To review, here is a reminder of where the value of 1.445 comes from:

P(lifetime marijuana use among males) = 260 \(\div\) (206 + 260) = 0.558
P(lifetime marijuana use among females) = 249 \(\div\) (285 + 249) = 0.466
Odds for males = 0.558 \(\div\) (1 – 0.558) = 1.262 (odds \(>\) 1 because probability \(>\) 0.5)
Odds for females = 0.466 \(\div\) (1 – 0.466) = 0.874 (odds \(<\) 1 because probability \(<\) 0.5)
Odds ratio = 1.262 \(\div\) 0.874 = 1.445 (OR \(>\) 1 because odds for males \(>\) odds for females)

Below are some useful functions for converting probabilities to odds and ORs, along with the logit function and its inverse which we will use in the next section. These functions are all in Functions_rmph.R which you loaded at the beginning of this chapter.

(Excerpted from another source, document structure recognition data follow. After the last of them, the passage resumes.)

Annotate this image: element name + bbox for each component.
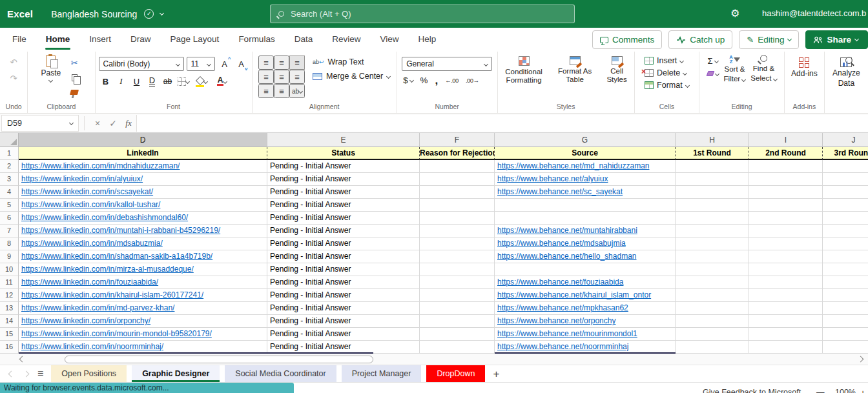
autosum-button[interactable]: Σ [707,56,719,66]
cell-F14[interactable] [420,315,495,328]
horizontal-scrollbar[interactable] [0,354,868,365]
cell-E16[interactable]: Pending - Initial Answer [267,341,420,354]
row-header-15[interactable]: 15 [0,328,19,341]
add-ins-button[interactable]: Add-ins [791,57,818,78]
align-right-button[interactable]: ≡ [289,70,305,84]
cell-J14[interactable] [823,315,868,328]
row-header-1[interactable]: 1 [0,147,19,160]
cell-I16[interactable] [749,341,823,354]
hyperlink[interactable]: https://www.linkedin.com/in/mourin-mondo… [21,329,212,338]
cell-H7[interactable] [676,225,749,237]
cell-D4[interactable]: https://www.linkedin.com/in/scsayekat/ [19,186,267,199]
cell-I3[interactable] [749,173,823,186]
cell-J7[interactable] [823,225,868,237]
format-painter-button[interactable] [67,86,81,99]
cell-D8[interactable]: https://www.linkedin.com/in/mdsabuzmia/ [19,237,267,250]
row-header-9[interactable]: 9 [0,250,19,263]
analyze-data-button[interactable]: Analyze Data [832,57,860,88]
zoom-out-button[interactable]: — [816,388,825,393]
cell-I6[interactable] [749,212,823,225]
scroll-left-arrow-icon[interactable] [19,356,26,363]
formula-input[interactable] [136,115,868,132]
font-color-button[interactable]: A [212,74,232,88]
cell-I2[interactable] [749,160,823,173]
cell-J15[interactable] [823,328,868,341]
cell-G8[interactable]: https://www.behance.net/mdsabujmia [495,237,676,250]
cell-F7[interactable] [420,225,495,237]
cell-G9[interactable]: https://www.behance.net/hello_shadman [495,250,676,263]
zoom-level[interactable]: 100% [835,388,856,393]
increase-font-size-button[interactable]: A^ [218,57,232,71]
cell-F13[interactable] [420,302,495,315]
add-sheet-button[interactable]: + [493,365,499,382]
cell-D16[interactable]: https://www.linkedin.com/in/noormminhaj/ [19,341,267,354]
cell-D14[interactable]: https://www.linkedin.com/in/orponchy/ [19,315,267,328]
zoom-in-button[interactable]: + [860,388,865,393]
save-status-icon[interactable]: ✓ [144,9,154,19]
hyperlink[interactable]: https://www.linkedin.com/in/noormminhaj/ [21,342,163,351]
cell-J10[interactable] [823,263,868,276]
row-header-10[interactable]: 10 [0,263,19,276]
cell-F9[interactable] [420,250,495,263]
cell-H12[interactable] [676,289,749,302]
cell-F10[interactable] [420,263,495,276]
italic-button[interactable]: I [114,74,129,88]
share-button[interactable]: Share [805,30,868,49]
bold-button[interactable]: B [99,74,113,88]
cell-H10[interactable] [676,263,749,276]
hyperlink[interactable]: https://www.behance.net/mpkhasan62 [497,303,628,312]
ribbon-tab-formulas[interactable]: Formulas [229,28,284,52]
hyperlink[interactable]: https://www.linkedin.com/in/mdnahiduzzam… [21,161,180,170]
cell-G7[interactable]: https://www.behance.net/muntahirabbani [495,225,676,237]
hyperlink[interactable]: https://www.behance.net/noormminhaj [497,342,628,351]
hyperlink[interactable]: https://www.linkedin.com/in/debashishmon… [21,213,188,222]
format-as-table-button[interactable]: Format As Table [552,56,597,84]
feedback-link[interactable]: Give Feedback to Microsoft [703,388,801,393]
cell-I13[interactable] [749,302,823,315]
column-header-H[interactable]: H [676,133,749,147]
increase-decimal-button[interactable]: ←.00 [445,77,459,84]
cell-E7[interactable]: Pending - Initial Answer [267,225,420,237]
row-header-2[interactable]: 2 [0,160,19,173]
ribbon-tab-file[interactable]: File [3,28,36,52]
cell-E4[interactable]: Pending - Initial Answer [267,186,420,199]
hyperlink[interactable]: https://www.behance.net/orponchy [497,316,615,325]
align-center-button[interactable]: ≡ [274,70,289,84]
align-bottom-button[interactable]: ≡ [289,55,305,70]
cell-D10[interactable]: https://www.linkedin.com/in/mirza-al-mus… [19,263,267,276]
next-sheet-arrow-icon[interactable] [23,370,30,377]
sheet-tab-graphic-designer[interactable]: Graphic Designer [132,365,220,382]
cell-E10[interactable]: Pending - Initial Answer [267,263,420,276]
redo-button[interactable]: ↷ [10,74,17,83]
accounting-format-button[interactable]: $ [403,76,413,85]
cut-button[interactable]: ✂ [67,56,81,69]
cell-I14[interactable] [749,315,823,328]
cell-G10[interactable] [495,263,676,276]
row-header-16[interactable]: 16 [0,341,19,354]
cell-D15[interactable]: https://www.linkedin.com/in/mourin-mondo… [19,328,267,341]
cancel-button[interactable]: × [90,116,105,131]
hyperlink[interactable]: https://www.behance.net/mdsabujmia [497,239,626,248]
ribbon-tab-page-layout[interactable]: Page Layout [161,28,229,52]
ribbon-tab-help[interactable]: Help [408,28,446,52]
sheet-tab-social-media-coordinator[interactable]: Social Media Coordinator [225,365,336,382]
row-header-5[interactable]: 5 [0,199,19,212]
name-box[interactable]: D59 [1,115,79,132]
cell-F11[interactable] [420,276,495,289]
undo-button[interactable]: ↶ [10,57,17,67]
decrease-decimal-button[interactable]: .00→ [466,77,479,84]
enter-button[interactable]: ✓ [105,116,121,131]
cell-J8[interactable] [823,237,868,250]
font-size-select[interactable]: 11 [187,57,215,71]
conditional-formatting-button[interactable]: Conditional Formatting [498,56,550,85]
header-cell-1st-round[interactable]: 1st Round [676,147,749,160]
cell-G12[interactable]: https://www.behance.net/khairul_islam_on… [495,289,676,302]
copy-button[interactable] [67,71,81,84]
hyperlink[interactable]: https://www.behance.net/mourinmondol1 [497,329,637,338]
increase-indent-button[interactable]: ≡ [274,84,289,98]
find-select-button[interactable]: Find & Select [750,55,776,83]
cell-D6[interactable]: https://www.linkedin.com/in/debashishmon… [19,212,267,225]
align-top-button[interactable]: ≡ [258,55,274,70]
cell-H4[interactable] [676,186,749,199]
cell-F2[interactable] [420,160,495,173]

odds       <- function(p)      p/(1-p)
odds.ratio <- function(p1, p2) odds(p1)/odds(p2)
logit      <- function(p)      log(p/(1-p))
ilogit     <- function(x)      exp(x)/(1+exp(x))
# exp() is the exponential function

# Example 6.2
PM <- TAB[1,2]/(TAB[1,2]+TAB[1,1]) # P(Yes | Male)
PF <- TAB[2,2]/(TAB[2,2]+TAB[2,1]) # P(Yes | Female)
OM <- odds(PM)                     # PM / (1 - PM)
OF <- odds(PF)                     # PF / (1 - PF)
OR.MvsF <- odds.ratio(PM, PF)      # Odds ratio
round(c(PM, PF, OM, OF, OR.MvsF), 3)

## [1] 0.558 0.466 1.262 0.874 1.445